WORK REQUEST:
Please return the lines, both ends included, that run from the one containing "4001 N Shepherd" to the last line of the data below, exactly and alone.

[Extracted page text data]
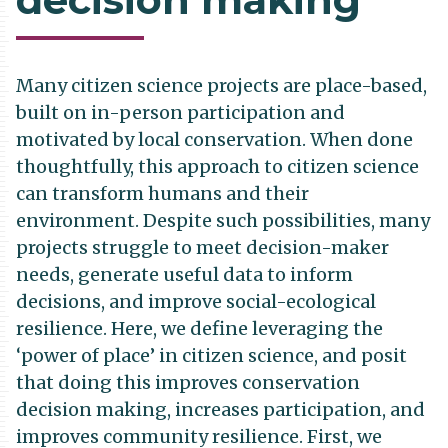
Many citizen science projects are place-based,
built on in-person participation and
motivated by local conservation. When done
thoughtfully, this approach to citizen science
can transform humans and their
environment. Despite such possibilities, many
projects struggle to meet decision-maker
needs, generate useful data to inform
decisions, and improve social-ecological
resilience. Here, we define leveraging the
‘power of place’ in citizen science, and posit
that doing this improves conservation
decision making, increases participation, and
improves community resilience. First, we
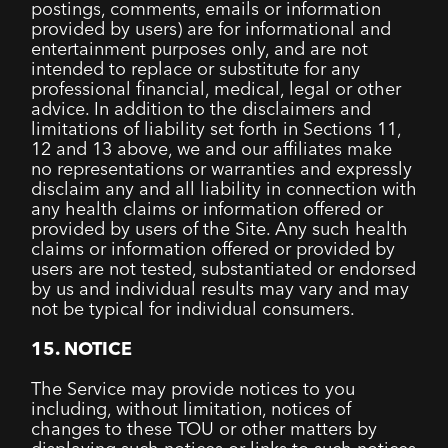
postings, comments, emails or information
provided by users) are for informational and
entertainment purposes only, and are not
intended to replace or substitute for any
professional financial, medical, legal or other
advice. In addition to the disclaimers and
limitations of liability set forth in Sections 11,
12 and 13 above, we and our affiliates make
no representations or warranties and expressly
disclaim any and all liability in connection with
any health claims or information offered or
provided by users of the Site. Any such health
claims or information offered or provided by
users are not tested, substantiated or endorsed
by us and individual results may vary and may
not be typical for individual consumers.
15. NOTICE
The Service may provide notices to you
including, without limitation, notices of
changes to these TOU or other matters by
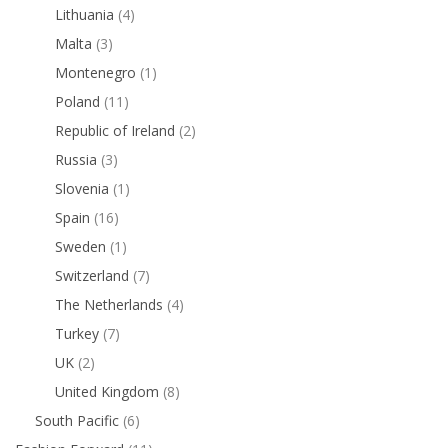
Lithuania
(4)
Malta
(3)
Montenegro
(1)
Poland
(11)
Republic of Ireland
(2)
Russia
(3)
Slovenia
(1)
Spain
(16)
Sweden
(1)
Switzerland
(7)
The Netherlands
(4)
Turkey
(7)
UK
(2)
United Kingdom
(8)
South Pacific
(6)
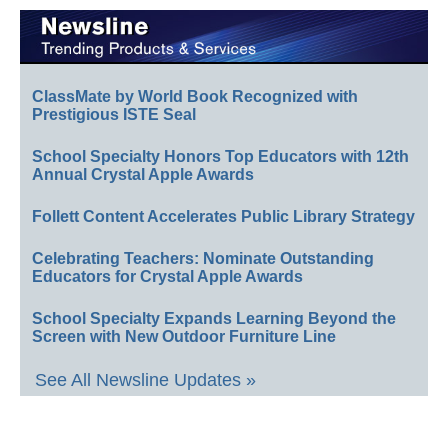
ClassMate by World Book Recognized with
Prestigious ISTE Seal
School Specialty Honors Top Educators with 12th
Annual Crystal Apple Awards
Follett Content Accelerates Public Library Strategy
Celebrating Teachers: Nominate Outstanding
Educators for Crystal Apple Awards
School Specialty Expands Learning Beyond the
Screen with New Outdoor Furniture Line
See All Newsline Updates »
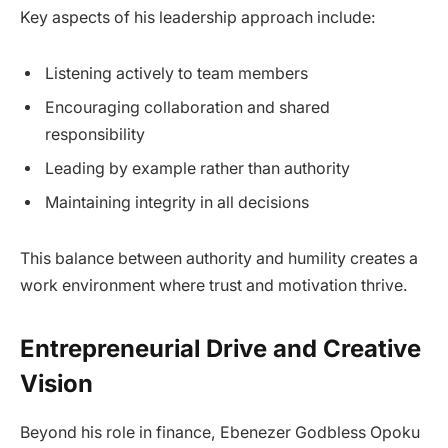
Key aspects of his leadership approach include:
Listening actively to team members
Encouraging collaboration and shared
responsibility
Leading by example rather than authority
Maintaining integrity in all decisions
This balance between authority and humility creates a
work environment where trust and motivation thrive.
Entrepreneurial Drive and Creative
Vision
Beyond his role in finance, Ebenezer Godbless Opoku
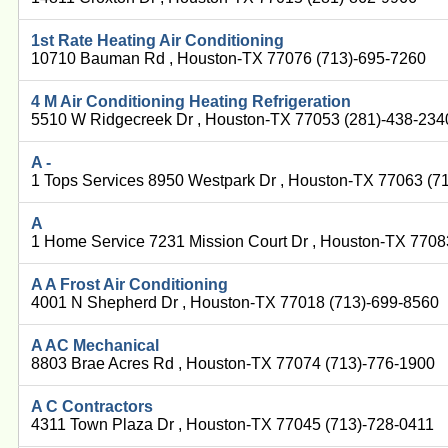
1st Rate Heating Air Conditioning
10710 Bauman Rd , Houston-TX 77076 (713)-695-7260
4 M Air Conditioning Heating Refrigeration
5510 W Ridgecreek Dr , Houston-TX 77053 (281)-438-234
A -
1 Tops Services 8950 Westpark Dr , Houston-TX 77063 (7
A
1 Home Service 7231 Mission Court Dr , Houston-TX 7708
A A Frost Air Conditioning
4001 N Shepherd Dr , Houston-TX 77018 (713)-699-8560
A AC Mechanical
8803 Brae Acres Rd , Houston-TX 77074 (713)-776-1900
A C Contractors
4311 Town Plaza Dr , Houston-TX 77045 (713)-728-0411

EXPECTED OUTPUT:
4001 N Shepherd Dr , Houston-TX 77018 (713)-699-8560
A AC Mechanical
8803 Brae Acres Rd , Houston-TX 77074 (713)-776-1900
A C Contractors
4311 Town Plaza Dr , Houston-TX 77045 (713)-728-0411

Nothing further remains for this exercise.